I only read it once, as predicted. Actually, I found the philosophy (and futurist) parts of it the most interesting and useful to me, page for page. But that's not unusual, because I am more interested and educated in those subjects than in history. Futurism is somewhere between philosophy and history (a kind of speculative history). So it talks about change and events, but is imaginary, rather than based in pre-existing evidence. The history I found myself reading through as "material". I think that probably the history was where Moynihan was "earning his keep", and so he had to provide more details, ones which perhaps to a historian evaluating Moynihan's story would have seemed necessary, but which were a bit more than necessary to support Moynihan's futurism. That's not a criticism of Moynihan, but a report of my experience.

Perhaps in an ideal universe, I would have found a more philosophy- or futurism-oriented book to work against, rather than a history book with philosophy and futurism in it. Maybe in the future... But if Moynihan did a good job representing the beliefs of a large-enough segment of the intellectual culture (for instance, certain of the transhumanists or other atheistic futurists), then I think his book would have to have been a valuable one for me to read.
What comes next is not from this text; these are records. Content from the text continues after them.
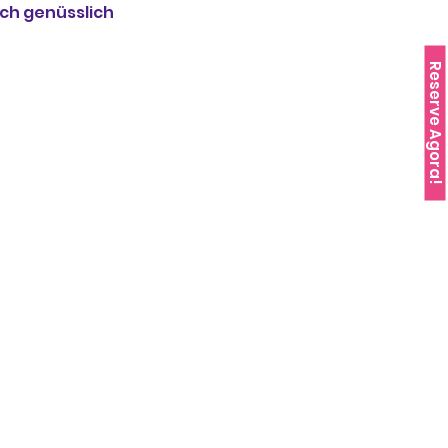
ch genüsslich 
Reserve Agora!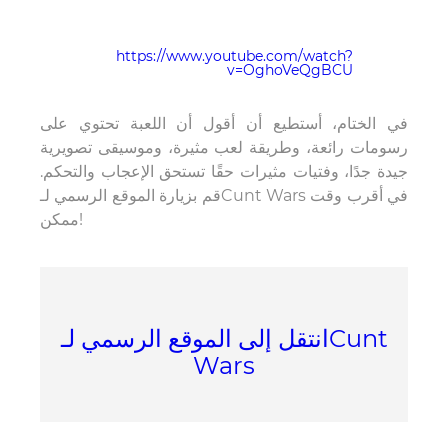
https://www.youtube.com/watch?
v=OghoVeQgBCU
في الختام، أستطيع أن أقول أن اللعبة تحتوي على
رسومات رائعة، وطريقة لعب مثيرة، وموسيقى تصويرية
جيدة جدًا، وفتيات مثيرات حقًا تستحق الإعجاب والتحكم.
قم بزيارة الموقع الرسمي لـCunt Wars في أقرب وقت
ممكن!
انتقل إلى الموقع الرسمي لـCunt
Wars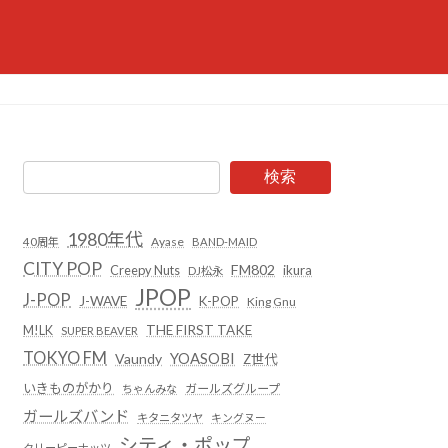
検索
1980年代
Ayase
40周年
BAND-MAID
CITY POP
FM802
Creepy Nuts
ikura
DJ松永
JPOP
J-POP
J-WAVE
K-POP
King Gnu
THE FIRST TAKE
M!LK
SUPER BEAVER
TOKYO FM
YOASOBI
Vaundy
Z世代
いきものがかり
ガールズグループ
ちゃんみな
ガールズバンド
キタニタツヤ
キングヌー
シティ・ポップ
クリーピーナッツ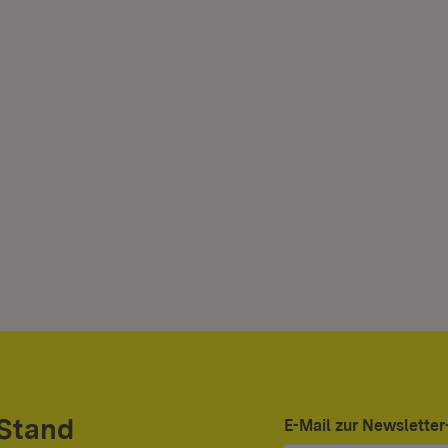
 Stand
E-Mail zur Newslett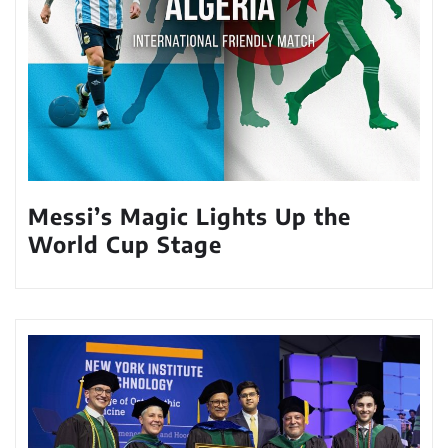
Messi’s Magic Lights Up the
World Cup Stage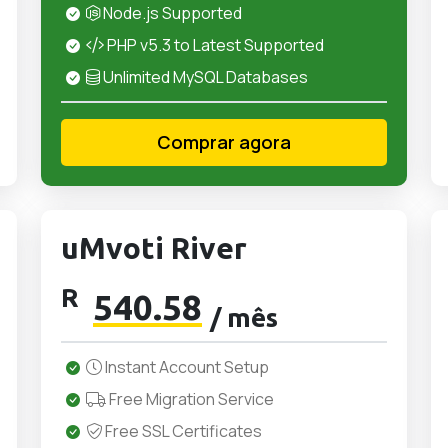
Node.js Supported
PHP v5.3 to Latest Supported
Unlimited MySQL Databases
Comprar agora
uMvoti River
R
540.58
/ mês
Instant Account Setup
Free Migration Service
Free SSL Certificates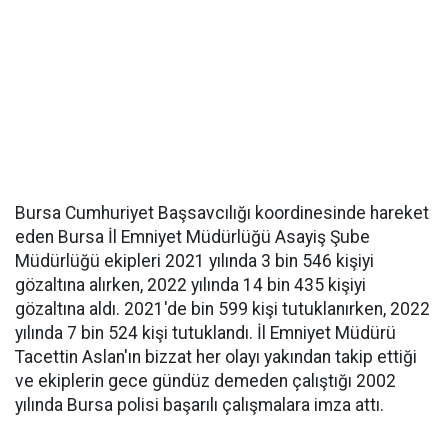
Bursa Cumhuriyet Başsavcılığı koordinesinde hareket
eden Bursa İl Emniyet Müdürlüğü Asayiş Şube
Müdürlüğü ekipleri 2021 yılında 3 bin 546 kişiyi
gözaltına alırken, 2022 yılında 14 bin 435 kişiyi
gözaltına aldı. 2021'de bin 599 kişi tutuklanırken, 2022
yılında 7 bin 524 kişi tutuklandı. İl Emniyet Müdürü
Tacettin Aslan'ın bizzat her olayı yakından takip ettiği
ve ekiplerin gece gündüz demeden çalıştığı 2002
yılında Bursa polisi başarılı çalışmalara imza attı.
It may be just as well that I got a version of transhumanism and longtermism intended for a more-general audience, with history, futurism, and philosophy related to each other in one book.

I recently read Unbelievers by Alec Ryrie, and it also struck me as being a history book that was trying to do philosophy (or in Ryrie's case, perhaps some psychology). Both books did some preaching, subtly or not. History is an art form, I guess.

Book Review Postview: The Feeling of Value by Sharon Hewitt Rawlette

What was it like having read and reviewed The Feeling of Value by Sharon Hewitt Rawlette?

I think it was worth it to read it twice, although the second reading was somewhat difficult -- hard for me to pay attention to the pages that I had already read. I read the first time through in October and the second time through in November (of 2020) and approaching the passes a month apart was fairly close. So with Berkeley, maybe it is good that I take a break before the second pass.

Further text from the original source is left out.